Minha razão resvalou na sua indiferença,
os seus olhos tem números de ouro.

Pablo Neruda
Navegaciones y Regresos, 1959

4 Comments:

Blogger Juliana Meira disse...

Sidnei,
lindo esse poema do Neruda. os mais chegados em gatos logo os identificam. "Ode ao Gato" é pura verdade!
bela a imagem capturada pela Mara.
um gato d'água!

14/10/09 08:57  
Blogger Siane disse...

Bah, Sidnei, adorei a imagem!
Nooooossa, que coisa mais linda! Não adianta, a natureza sabe o que faz! heheh... :)
E o poema do Neruda, bom, sem comentários. Eu não conhecia, mas achei fantástico. Perfeitas as descrições e comparações!
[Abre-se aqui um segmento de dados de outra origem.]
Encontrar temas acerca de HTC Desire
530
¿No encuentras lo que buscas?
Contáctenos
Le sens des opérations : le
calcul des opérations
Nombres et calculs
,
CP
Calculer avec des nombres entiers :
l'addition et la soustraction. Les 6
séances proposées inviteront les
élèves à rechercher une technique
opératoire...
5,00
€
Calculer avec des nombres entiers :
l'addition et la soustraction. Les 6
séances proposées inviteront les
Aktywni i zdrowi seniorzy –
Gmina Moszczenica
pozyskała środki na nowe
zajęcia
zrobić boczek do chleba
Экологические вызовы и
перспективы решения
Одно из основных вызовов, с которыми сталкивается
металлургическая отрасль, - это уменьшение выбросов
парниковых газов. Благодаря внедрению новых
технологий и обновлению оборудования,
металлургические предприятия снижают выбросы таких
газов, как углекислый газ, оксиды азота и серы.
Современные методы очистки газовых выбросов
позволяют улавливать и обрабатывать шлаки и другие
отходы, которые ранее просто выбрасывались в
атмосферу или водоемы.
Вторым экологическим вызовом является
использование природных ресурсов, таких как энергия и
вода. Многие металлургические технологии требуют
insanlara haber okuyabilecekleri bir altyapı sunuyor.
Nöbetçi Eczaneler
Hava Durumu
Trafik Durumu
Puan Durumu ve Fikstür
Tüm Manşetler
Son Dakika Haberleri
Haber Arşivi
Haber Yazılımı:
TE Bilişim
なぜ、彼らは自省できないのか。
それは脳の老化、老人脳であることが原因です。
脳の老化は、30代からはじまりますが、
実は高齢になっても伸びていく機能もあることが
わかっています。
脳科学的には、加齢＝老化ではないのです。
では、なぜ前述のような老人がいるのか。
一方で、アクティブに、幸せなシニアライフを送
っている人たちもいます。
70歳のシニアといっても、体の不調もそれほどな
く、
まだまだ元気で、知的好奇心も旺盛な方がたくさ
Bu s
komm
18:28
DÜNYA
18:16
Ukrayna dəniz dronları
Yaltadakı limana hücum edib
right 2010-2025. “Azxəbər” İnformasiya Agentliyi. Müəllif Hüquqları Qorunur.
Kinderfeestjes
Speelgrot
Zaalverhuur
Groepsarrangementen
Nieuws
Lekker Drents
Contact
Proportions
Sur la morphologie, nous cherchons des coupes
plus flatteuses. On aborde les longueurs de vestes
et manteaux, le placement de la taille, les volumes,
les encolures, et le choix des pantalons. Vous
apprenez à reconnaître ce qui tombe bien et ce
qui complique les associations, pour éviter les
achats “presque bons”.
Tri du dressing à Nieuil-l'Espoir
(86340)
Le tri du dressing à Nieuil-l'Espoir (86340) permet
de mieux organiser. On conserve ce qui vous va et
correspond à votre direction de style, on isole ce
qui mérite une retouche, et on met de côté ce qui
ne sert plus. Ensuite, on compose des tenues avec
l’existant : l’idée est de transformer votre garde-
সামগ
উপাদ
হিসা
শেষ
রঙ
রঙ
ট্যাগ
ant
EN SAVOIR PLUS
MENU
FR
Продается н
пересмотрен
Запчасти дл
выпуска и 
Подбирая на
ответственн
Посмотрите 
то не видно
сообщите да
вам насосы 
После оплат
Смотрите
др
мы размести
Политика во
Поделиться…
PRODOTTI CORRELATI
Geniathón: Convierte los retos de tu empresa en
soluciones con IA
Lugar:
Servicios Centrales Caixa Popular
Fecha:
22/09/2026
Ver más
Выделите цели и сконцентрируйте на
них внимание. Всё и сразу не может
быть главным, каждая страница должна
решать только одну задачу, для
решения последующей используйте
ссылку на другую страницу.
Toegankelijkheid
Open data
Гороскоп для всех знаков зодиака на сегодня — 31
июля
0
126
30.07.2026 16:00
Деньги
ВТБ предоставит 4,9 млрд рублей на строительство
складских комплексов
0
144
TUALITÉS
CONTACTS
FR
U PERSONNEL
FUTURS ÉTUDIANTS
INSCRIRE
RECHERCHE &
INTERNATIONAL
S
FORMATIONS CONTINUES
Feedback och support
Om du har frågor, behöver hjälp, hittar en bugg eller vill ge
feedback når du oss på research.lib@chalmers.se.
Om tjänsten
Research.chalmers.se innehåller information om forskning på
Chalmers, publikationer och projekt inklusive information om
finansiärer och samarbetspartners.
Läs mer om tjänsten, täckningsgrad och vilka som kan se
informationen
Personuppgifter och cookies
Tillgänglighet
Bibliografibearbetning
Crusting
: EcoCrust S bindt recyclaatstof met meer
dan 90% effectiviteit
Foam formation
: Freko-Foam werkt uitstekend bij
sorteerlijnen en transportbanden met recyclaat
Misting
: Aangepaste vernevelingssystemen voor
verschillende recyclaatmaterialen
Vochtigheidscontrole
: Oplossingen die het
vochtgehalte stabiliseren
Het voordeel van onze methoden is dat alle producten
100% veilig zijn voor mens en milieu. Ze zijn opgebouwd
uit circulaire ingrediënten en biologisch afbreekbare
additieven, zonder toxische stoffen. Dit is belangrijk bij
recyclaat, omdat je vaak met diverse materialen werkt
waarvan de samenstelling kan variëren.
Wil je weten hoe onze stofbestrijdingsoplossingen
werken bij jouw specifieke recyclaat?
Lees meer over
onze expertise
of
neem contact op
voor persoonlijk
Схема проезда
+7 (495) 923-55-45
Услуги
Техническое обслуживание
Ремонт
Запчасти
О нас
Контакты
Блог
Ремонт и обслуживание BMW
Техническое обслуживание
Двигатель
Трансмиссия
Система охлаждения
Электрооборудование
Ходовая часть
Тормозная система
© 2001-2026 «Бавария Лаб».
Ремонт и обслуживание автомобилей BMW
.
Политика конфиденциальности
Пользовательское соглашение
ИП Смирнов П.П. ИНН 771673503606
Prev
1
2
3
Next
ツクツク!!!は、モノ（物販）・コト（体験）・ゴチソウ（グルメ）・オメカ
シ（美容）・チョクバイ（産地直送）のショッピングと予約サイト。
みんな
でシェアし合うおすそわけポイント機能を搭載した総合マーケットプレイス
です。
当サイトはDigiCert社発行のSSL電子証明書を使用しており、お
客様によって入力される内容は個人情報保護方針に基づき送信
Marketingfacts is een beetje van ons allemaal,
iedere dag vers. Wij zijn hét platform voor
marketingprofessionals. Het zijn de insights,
Adorei!

Beijão.

14/10/09 09:43  
Blogger Mara faturi disse...

Querido poeta,

saudades de vc;)
Alegria no meu dia ler esse poema "felino"... belíssimo!!!!
* ver a imagem de meu "gato do mar" , é presente ( tb para mim, hj é niver de minha única mana)
Obrigada pelo poeminha do Ungareti; Amo , em especial estes "poemínimos" dele;)
Que bom que a palavra e a poesia nos unem, vida longa!!!
Grande bjo, com carinho!

14/10/09 10:43  
Blogger Ricardo Mainieri disse...

Neruda e seu arsenal de palavras indômitas.
Retratou a seu estilo os felinos.
Peço minha carteirinha, também, neste clube de adoradores de gatos.
inclusive tenho poemas sobre estes bichinhos, p. ex. Miau, que está no site da Leila Miccolis.
Parabéns, também, a gateira e fotógrafa Mara Faturi.

Abs.

Ricardo Mainieri

PS.: mandei um texto fazendo uma análise de teu livro.